Although his neuritis and poor eyesight kept him out of active duty in World War I, Holst organized concerts and musical activities in the Middle East as part of the YMCA’s army education program. When he returned to England in 1919, an incomplete version of The Planets had already premiered, and it was an immediate popular success. Holst, however, was not much interested in being a popular composer; he just wanted to keep composing and developing his art. His success as a composer ironically pulled him further away from his passion. Publishers were asking Holst to revise his early scores for publication; he was appointed to the staff of the Royal College of Music and University College, in Reading (adding substantially to his teaching load); and he was called upon to conduct more public concerts. It might have grown even busier if not for an accident that happened in 1923. While teaching at University College, Holst slipped and fell and suffered a concussion. He seemed fine at first, but then he began to suffer from insomnia and headaches. Holst’s doctor recommended he take a year off and live in the countryside. He did just that, using that year to compose and do little else.
Upon his return to London in 1925, he found that he was no longer “popular,” and that the works he had created during his convalescence left most of his audience cold. Holst didn’t seem to mind at all; he was confident in his creations, and knew his best years lay ahead. He was still teaching a little bit, but he had plenty of time to compose, and even had time to travel, hike, and read. He continued to encourage young artists, making it a priority to attend concerts of new music.

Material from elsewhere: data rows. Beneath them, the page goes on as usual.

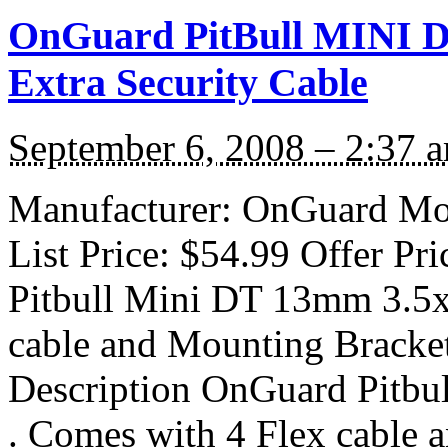
OnGuard PitBull MINI D
Extra Security Cable
September 6, 2008 – 2:37 
Manufacturer: OnGuard Mod
List Price: $54.99 Offer Pr
Pitbull Mini DT 13mm 3.5x 
cable and Mounting Bracket
Description OnGuard Pitbu
. Comes with 4 Flex cable 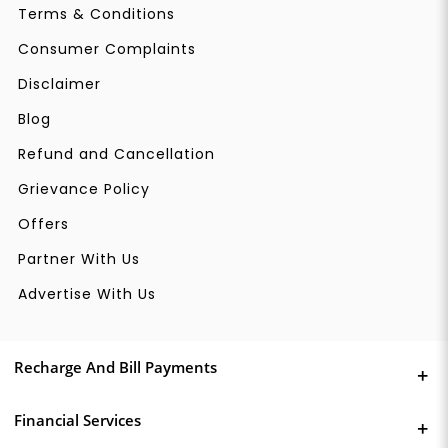
Terms & Conditions
Consumer Complaints
Disclaimer
Blog
Refund and Cancellation
Grievance Policy
Offers
Partner With Us
Advertise With Us
Recharge And Bill Payments
Financial Services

The New Grove Dictionary says this about Holst: “Directness of expression was Holst’s chief characteristic, in his life and in his music.” He had an early love of folksongs, and he was particularly influenced by Indian religion and philosophy, although he had not heard actual Indian music. He set translations of hymns from the Rig Veda, and wrote a chamber opera called Savitri, based on a story from the Mahabharata. He composed three other operas as well, but they are not often performed. Holst was also a composer of choral works, probably because he always had students who could perform them. Among his best-known works in this arena are The Hymn of Jesus (1917), the First Choral Symphony (1923-4), and A Choral Fantasia (1930).
Holst was a great lover of counterpoint, and he explored this in orchestral works like The Fugal Concerto of 1923. Post-The Planets, Holst undertook a large-scale orchestral piece called Egdon Heath, which was written as an homage to the English novelist, Thomas Hardy. It was this piece that Holst considered his finest work. The Lyric Movement, composed for viola and small orchestra, was left unfinished at his death, but it is a beautiful Scherzo. The warmth of the viola and its sinuous lines are exquisite, and it’s a shame this piece isn’t more often performed.
The Planets, which was completed in 1916, was a breakthrough for Holst. It is an undisputed masterpiece of rhythm, expression, and color, and its immediate accessibility is apparent even today. But his development didn’t stop there. Although one might be hard pressed to find a live performance of Holst’s other works, most of his major orchestral works, his choral pieces, and three of his four operas have been recorded. Perhaps the world is now ready for post-ThePlanets Holst.